See you all at City Hall tonight.

UPDATE: The meeting actually starts at 7, not 7:30 like the Greenway website reports.

* Not our current roommates, who are all wonderful people, but our former roommate in Boston, who is also a wonderful person.

4 Responses to “Greenway Greenway Blah Blah Blah”


  1. As opposed to what the Greenway website says, I am pretty sure the meeting tonight actually begins at 7, not 7:30. Get there early and beat those folks out for the good seats if you plan on attending.


  2. Wow, is this like that “Republicans Encourage Minorities to Vote on November 3rd” Onion article?

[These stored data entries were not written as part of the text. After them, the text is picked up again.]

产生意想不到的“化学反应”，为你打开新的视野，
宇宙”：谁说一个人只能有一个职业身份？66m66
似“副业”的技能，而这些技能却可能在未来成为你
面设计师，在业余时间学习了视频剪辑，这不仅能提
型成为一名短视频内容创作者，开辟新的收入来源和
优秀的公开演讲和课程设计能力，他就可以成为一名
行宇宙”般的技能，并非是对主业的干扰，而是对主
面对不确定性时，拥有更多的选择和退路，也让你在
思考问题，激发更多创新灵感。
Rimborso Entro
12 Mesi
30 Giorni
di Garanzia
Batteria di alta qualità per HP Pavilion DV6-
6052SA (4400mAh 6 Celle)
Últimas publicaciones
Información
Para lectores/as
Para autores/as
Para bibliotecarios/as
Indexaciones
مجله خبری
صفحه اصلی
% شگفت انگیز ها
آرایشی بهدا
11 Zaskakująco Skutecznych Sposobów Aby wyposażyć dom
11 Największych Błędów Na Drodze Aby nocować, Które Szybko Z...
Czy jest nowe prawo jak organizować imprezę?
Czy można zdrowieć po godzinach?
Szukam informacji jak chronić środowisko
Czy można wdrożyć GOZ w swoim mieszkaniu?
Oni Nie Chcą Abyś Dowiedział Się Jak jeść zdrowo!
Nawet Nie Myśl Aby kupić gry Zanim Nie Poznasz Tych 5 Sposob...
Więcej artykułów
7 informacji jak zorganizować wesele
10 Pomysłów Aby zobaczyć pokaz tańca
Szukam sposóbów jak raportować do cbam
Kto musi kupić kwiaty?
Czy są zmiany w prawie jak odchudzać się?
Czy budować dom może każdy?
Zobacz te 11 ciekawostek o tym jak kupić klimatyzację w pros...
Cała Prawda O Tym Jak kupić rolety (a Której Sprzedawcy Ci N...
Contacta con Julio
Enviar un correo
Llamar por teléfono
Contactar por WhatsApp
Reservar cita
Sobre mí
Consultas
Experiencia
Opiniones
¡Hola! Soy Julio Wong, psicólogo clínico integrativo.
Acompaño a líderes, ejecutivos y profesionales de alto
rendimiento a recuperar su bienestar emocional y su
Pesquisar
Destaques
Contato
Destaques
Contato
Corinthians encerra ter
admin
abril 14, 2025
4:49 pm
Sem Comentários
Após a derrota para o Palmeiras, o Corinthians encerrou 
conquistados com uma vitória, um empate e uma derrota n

  3. Yes, it’s awfully strange that they’re advertising the wrong time on their own website and to people whose support they’re trying for. Also, the “7:30-9:30″ bit is hopelessly optimistic. There’s not a set end time for the Council meetings, and there’s a public hearing on the school annexation, and then a Council vote on that, before the greenway land set-aside resolution. Expect every last member of the school board, some consultants, the Superintendant of schools, and bunches of parents to speak for 3 minutes each in favor of that, and bunches of parents (and, cynically, neighbors) to speak for three minutes each against it. I expect that hearing alone will eat up an hour at the bare minimum. There’s also a public hearing on whether or not to create a Lower Town Historic District and a public hearing on changes to the municipal cable television ordinance, both of which will probably take less time than the school annexation, but definitely non-zero. I give better-than-even odds they won’t even get to the Easthope/Johnson greenway parks resolution before 9:30.


  4. anyone want to go to ABC afterwards?